I think that what markets are not expressing, (rightfully since pissing in the wind is unpleasant in the best of times)) is that betting against the central bank and authorities of the world's second largest economy is a "mugs game". For the the world's central banks - at the moment - are working at different purposes. The US FRB is spinelessly schizo from dual irreconciliable mandates, erring on the side of soft money. The ECB is independently pursuing its mandate, it too erring on the side of soft money, though helped enormously by the saner fiscal policies, forward-thinking energy policy & taxes, and thankfully more balanced trade account, and manufacturing sectors. The BoJ, however, sits alone at the opposite pole to the ECB: politically compromised to TeamJapan, cynically selfish global citizen insofar as they maintain a ZIRP policy that matters not in the least to Japanese demand for credit, but which insures the YEN will be the global funding currency of choice to offset their surplusses and insure that TeamJapan losses not an iota of competitiveness to their Asian peers and would-be competitors.
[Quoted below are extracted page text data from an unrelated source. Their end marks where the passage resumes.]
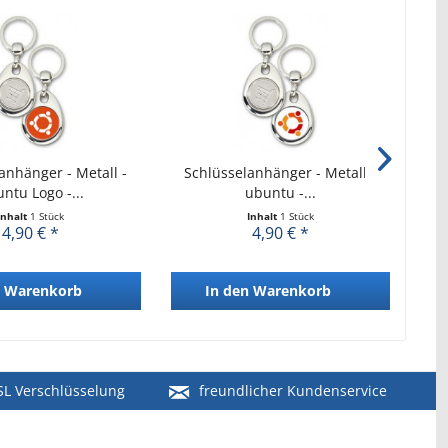
anhänger - Metall -
Schlüsselanhänger - Metall -
Sc
ntu Logo -...
ubuntu -...
Inhalt
1 Stück
Inhalt
1 Stück
4,90 € *
4,90 € *
Warenkorb
In den
Warenkorb
SL Verschlüsselung
freundlicher Kundenservice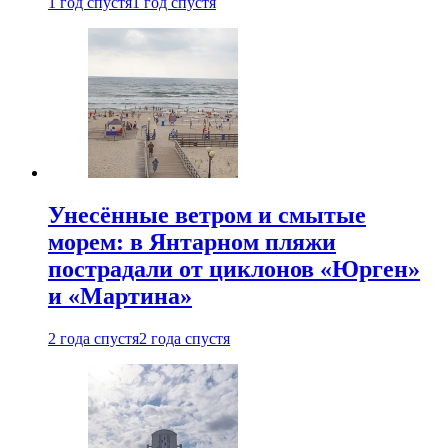
1 год спустя
1 год спустя
Унесённые ветром и смытые
морем: в Янтарном пляжи
пострадали от циклонов «Юрген»
и «Мартина»
2 года спустя
2 года спустя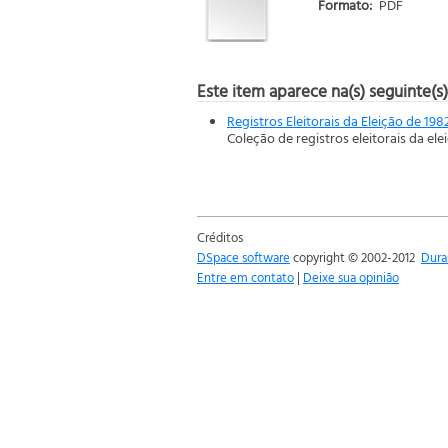
Formato:
PDF
Este item aparece na(s) seguinte(s)
Registros Eleitorais da Eleição de 198
Coleção de registros eleitorais da ele
Créditos
DSpace software
copyright © 2002-2012
Dura
Entre em contato
|
Deixe sua opinião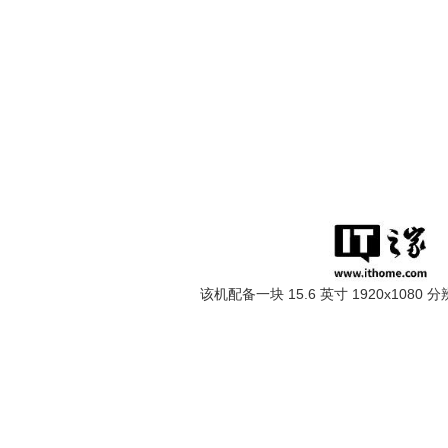
该机配备一块 15.6 英寸 1920x1080 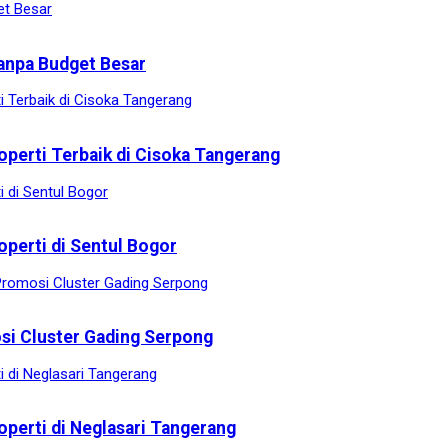
anpa Budget Besar
operti Terbaik di Cisoka Tangerang
operti di Sentul Bogor
osi Cluster Gading Serpong
operti di Neglasari Tangerang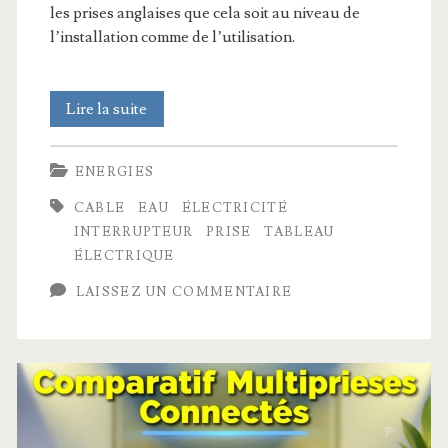
les prises anglaises que cela soit au niveau de
l’installation comme de l’utilisation.
7
Lire la suite
Différences
ENERGIES
électricité
CABLE
EAU
ÉLECTRICITÉ
Française
INTERRUPTEUR
PRISE
TABLEAU
et
ÉLECTRIQUE
Anglaise
LAISSEZ UN COMMENTAIRE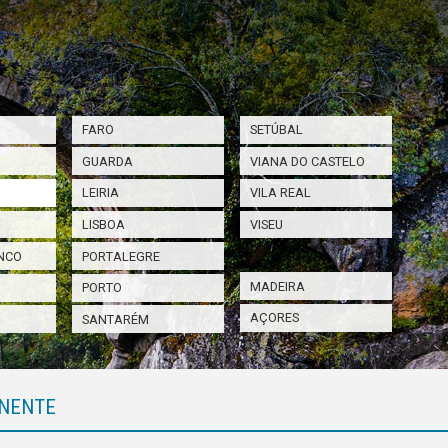
FARO
SETÚBAL
GUARDA
VIANA DO CASTELO
LEIRIA
VILA REAL
LISBOA
VISEU
NCO
PORTALEGRE
MADEIRA
PORTO
AÇORES
SANTARÉM
NENTE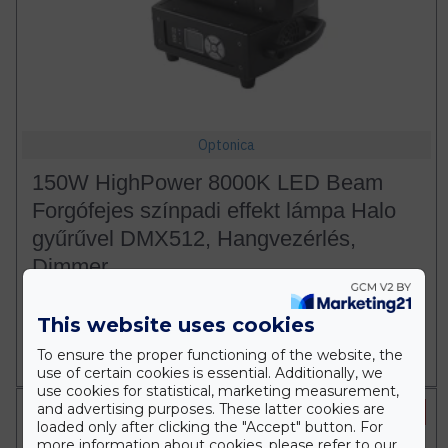
Optonica
150W HighPower 8000K LED Beam
Forgófejes színpadi effekt lámpa Halo
gyűrűvel DMX512, Hangvezérlés,
Dimmer
192.997 Ft
222.689 Ft
This website uses cookies
Db
KOSÁRBA
To ensure the proper functioning of the website, the
use of certain cookies is essential. Additionally, we
use cookies for statistical, marketing measurement,
and advertising purposes. These latter cookies are
-13 %
loaded only after clicking the "Accept" button. For
more information about cookies, please refer to our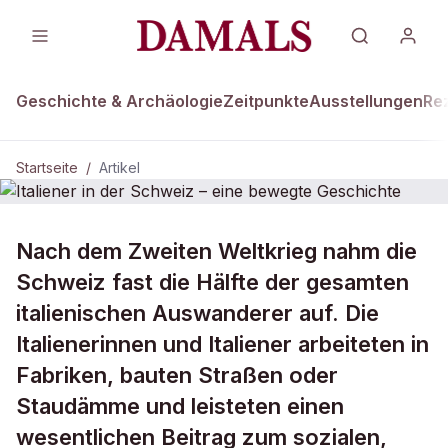
Geschichte & Archäologie
Zeitpunkte
Ausstellungen
Re
Startseite
/
Artikel
Nach dem Zweiten Weltkrieg nahm die
Italiener in der Schweiz – eine
bewegte Geschichte
Schweiz fast die Hälfte der gesamten
italienischen Auswanderer auf. Die
Italienerinnen und Italiener arbeiteten in
Fabriken, bauten Straßen oder
Staudämme und leisteten einen
wesentlichen Beitrag zum sozialen,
THAT is why the yen has deteriorated over the course of the past four years. THAT is why I loathe the BoJ's inaction, and the MoF's continued demaoguery regarding the impact of higher rates, for the only real impact of higher rates would be prevent the YEN from being the financing currency of choice for global carry, resulting in a higher Yen, resulting in lower corporate profits and potentially deflation of the benign adn unpernicious kind that results from productivity gains, plateuing demographics, and a geographical location adjacent to the largest deflationary force the world has ever seen.
China bears some blame here. For China, rather than be accumulating dollars, should be selling dollars and buying Yen, driving the Yen/Euro and Yen /dollar towards equilibruim amongst the crosses, and preparing for what the eventual acscent of the RMB (and the GCC currencies) relative to the entire OECD currency panpoly.